Patsy Granted NSF Graduate Research Fellowship

Headshot of Marisa Patsy in business attiture, smiling against a white wall

Senior Marisa Patsy is the Fischell Department of Bioengineering’s (BIOE) newest National Science Foundation (NSF) Graduate Research Fellowship recipient.  

The NSF Graduate Research Fellowship Program (GRFP) was established to ensure the vitality and diversity of the scientific and engineering workforce of the United States.
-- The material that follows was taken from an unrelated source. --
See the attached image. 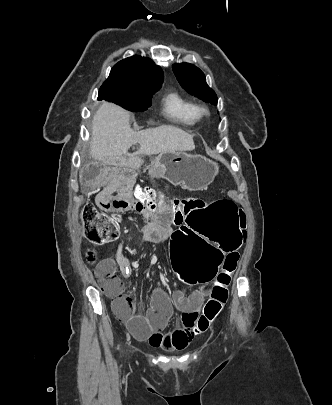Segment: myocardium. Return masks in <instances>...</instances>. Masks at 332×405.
Segmentation results:
<instances>
[{"instance_id": "1", "label": "myocardium", "mask_w": 332, "mask_h": 405, "mask_svg": "<svg viewBox=\"0 0 332 405\" xmlns=\"http://www.w3.org/2000/svg\"><path fill=\"white\" fill-rule=\"evenodd\" d=\"M197 110L200 117L206 116L208 114V108L203 104L198 105Z\"/></svg>"}]
</instances>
The program recognizes outstanding graduate students who are pursuing full-time research-based master’s and doctoral degrees in science, technology, engineering, and mathematics, or in STEM education.It is the oldest graduate fellowship of its kind and includes a three-year annual stipend of $34,000, a $12,000 cost of education allowance for tuition and fees, and professional development opportunities.

Patsy is an undergraduate researcher in BIOE Chair John Fisher’s Tissue Engineering & Biomaterials Laboratory, where she investigates the effects of cell co-culture and growth factors on the specification of endothelial progenitor cells (EPC) for vascular tissue engineering.She was introduced to Fisher’s lab as a high schooler, when she shadowed a researcher in the lab as a part of a Glenelg High School mentorship program. “I developed my NSF GRFP proposal based on my work in the lab, and described a dynamic 3D co-culture model for understanding EPC specification,” explains Patsy. 
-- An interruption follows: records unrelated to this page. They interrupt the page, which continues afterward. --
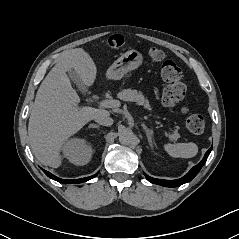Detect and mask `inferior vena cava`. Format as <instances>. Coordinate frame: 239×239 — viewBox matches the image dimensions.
I'll list each match as a JSON object with an SVG mask.
<instances>
[{
    "instance_id": "inferior-vena-cava-1",
    "label": "inferior vena cava",
    "mask_w": 239,
    "mask_h": 239,
    "mask_svg": "<svg viewBox=\"0 0 239 239\" xmlns=\"http://www.w3.org/2000/svg\"><path fill=\"white\" fill-rule=\"evenodd\" d=\"M95 122L103 126H111L113 124V119L109 116V112L102 110L94 117Z\"/></svg>"
}]
</instances>
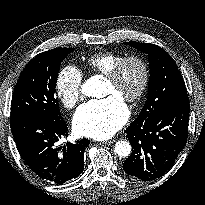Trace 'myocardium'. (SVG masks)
<instances>
[{
	"label": "myocardium",
	"instance_id": "obj_1",
	"mask_svg": "<svg viewBox=\"0 0 205 205\" xmlns=\"http://www.w3.org/2000/svg\"><path fill=\"white\" fill-rule=\"evenodd\" d=\"M130 62H136L140 65L142 70V80L138 90L133 95L125 98L124 101L127 103H136L140 101L146 93L150 82V68L145 58L135 54L125 56L114 66V68L107 75H105V78L111 84L116 85L121 79L125 66Z\"/></svg>",
	"mask_w": 205,
	"mask_h": 205
}]
</instances>
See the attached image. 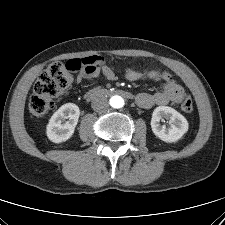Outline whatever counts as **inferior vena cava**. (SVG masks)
Segmentation results:
<instances>
[{
    "instance_id": "inferior-vena-cava-1",
    "label": "inferior vena cava",
    "mask_w": 225,
    "mask_h": 225,
    "mask_svg": "<svg viewBox=\"0 0 225 225\" xmlns=\"http://www.w3.org/2000/svg\"><path fill=\"white\" fill-rule=\"evenodd\" d=\"M92 108L96 112H106L109 109V102L104 96H96L92 101Z\"/></svg>"
}]
</instances>
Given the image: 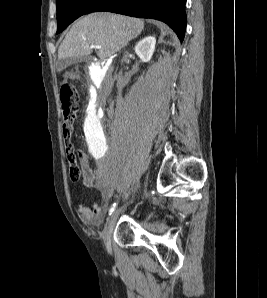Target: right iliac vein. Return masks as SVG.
Here are the masks:
<instances>
[{"label": "right iliac vein", "instance_id": "1", "mask_svg": "<svg viewBox=\"0 0 267 298\" xmlns=\"http://www.w3.org/2000/svg\"><path fill=\"white\" fill-rule=\"evenodd\" d=\"M122 211V208L117 209L108 219L107 222L105 224V227L102 231V239L104 242V245L106 247V250L108 252H111V236H112V232H113V228L115 226L117 217L119 215V213Z\"/></svg>", "mask_w": 267, "mask_h": 298}]
</instances>
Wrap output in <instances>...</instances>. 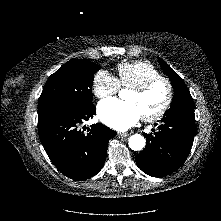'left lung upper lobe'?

The GRFP recipient also has a passion for service and education. She volunteered first as a BIOE Undergraduate Teaching Fellow, and now as a Keystone Program Teaching Fellow for Engineering Sciences: Mechanics I (ENES 102), a course taken by all engineering majors. “It’s been a great experience to be able to assist and work with students of every discipline. I’ve really enjoyed getting to know all of these students and watch them grow throughout academic years. I just recently started working as a Supplemental Instruction Leader with the Academic Achievement Programs on campus, and I get to work with students outside of the engineering school entirely. I love helping students with classes and lessons, and I’ve had great opportunities to make a difference across campus.” 

This fall, Patsy will begin a Ph.D. in Biomedical Engineering at Duke University. With the help of NSF GRFP funding, she will begin her doctoral research in Dr. Bursac’s Lab group, which studies cardiac and skeletal muscle tissue engineering therapies, differentiation of pluripotent stem cells into striated muscle cells, and electrophysiology of excitable cells and tissues.

“I’m really excited to be able to work with so many talented researchers and scientists in the pursuit of developing tissue-engineered therapies for cardiac and skeletal muscle,” says Patsy.